Should North Olympic Peninsula Law Enforcement Officers Wear Video Cameras?
Today's PDN Peninsula Poll question is:
Seattle police will experiment with small video cameras on officers' uniforms to record their actions. Do you think North Olympic Peninsula law enforcement officers should wear such cams?
Number of votes cast: 486
Seattle police will experiment with small video cameras on officers' uniforms to record their actions. Do you think North Olympic Peninsula law enforcement officers should wear such cams?
Number of votes cast: 486
10 Comments:
Sounds like another grant funded opportunity, to me!
If that's the case, you know the City will go for it.
Privacy? Who cares? You know what they say: if you're not doing anything wrong, why should you care? Besides the reality that the constitution and laws seems to guarantee personal privacy, etc.
Despites that you're not doing anything wrong, even if questioned by the police, cuz, well, we're supposed to be presumed innocent until convicted by a jury of our peers, and all those nice phrases.
Remember "For the good of the State... " !?
Well, if they want to watch me picking my nose I guess that is okay with me.
A Seattle Times article on the subject...http://seattletimes.com/html/localnews/2023610513_spdbodycamerasxml.html
Egos aside, this is about police accountability, rather than surveillance of old guys and paranoid nobodys. Of particular interest is the drop in complaints, as well as use of force in the first place. Statistically at least, these cameras (like dash cams ) seem to lead to better behavior on the part of the public as well as that of the officer.
Back when I was attending the war protests on Lincoln often a goofy old shit got on me about taking pictures. I told him if he didn't want his picture taken that he shouldn't be out in public. He kept getting on me and I told him to fuck off.
Just to pose the question, when do we defend privacy rights?
Do we just give up the notions, once so important as to be the foundation of many laws, so that the actions of the few can be controlled?
I listened with interest to a recent story about Australia taking actions against anti-immunization groups because the government said immunizations were helpful in reducing disease, and they felt the anti-groups were convincing people not to get immunized.

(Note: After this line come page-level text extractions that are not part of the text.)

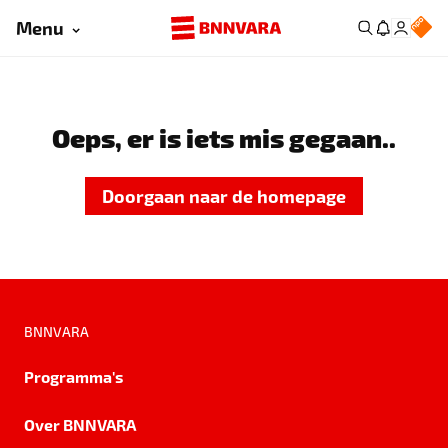
Menu
Oeps, er is iets mis gegaan..
Doorgaan naar de homepage
BNNVARA
Programma's
Over BNNVARA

Now, personally, I'm not anti-immunization. But, I can see the "slippery slope" of the acceptance of the position that "State" be able to prevent free speech on the grounds that it opposes a State program.
Obviously, who wants to get sick? Who wants to be the victim of a crime?

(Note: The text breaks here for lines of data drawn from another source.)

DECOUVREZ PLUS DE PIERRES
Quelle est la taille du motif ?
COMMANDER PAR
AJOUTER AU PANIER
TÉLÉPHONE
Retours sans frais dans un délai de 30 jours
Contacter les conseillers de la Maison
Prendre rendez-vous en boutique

But, as has been said before, how many of our freedoms, and how much of our privacy do we give up as we buy into the "fear everything" messaging of the current machine? How much money, and how many laws are to be changed and enacted, until we finally will feel "safe" from every possible threat and occurance?
Does anyone think that the founders of this country, who made such a point of highlighting concerns about freedom and personal privacy as to write them into the constitution of the country, had no disease, or fear of government intervention and control over aspects of their lives?
Or, are we accepting that those things just don't matter to us, any more?
10:46 - I love how you string together non-sequiturs. It makes me want to gouge out my eyes.
5:45- Everyone needs a hobby. I guess gouging ones' eyes out can be one.
It can't hurt...
But will probably cost money.
We could probably sell the videos to the TV show 'cops'
So, because we fear that cops might do something wrong, we will allow all interactions with them to be video recorded, presumably so that we can sue them later. The purpose of the video recorders is not to record them doing a good job; it is there as "evidence" in case there are future problems.
So, why not video recorders on doctors? Dentists? Lawyers, architects and ships captains? Pharmacists and nurses?
You know about 200,000 people die in the US each year from preventable medical errors? By contrast, the cops kill around 500 people in the US each year.
Nurses? You know around 1.5 million are injured each year by errors involving prescription drugs?
So, let's just record everybody, all the time!
Yes, the video cameras will likely encourage everyone to behave better than they would behave if unrecorded.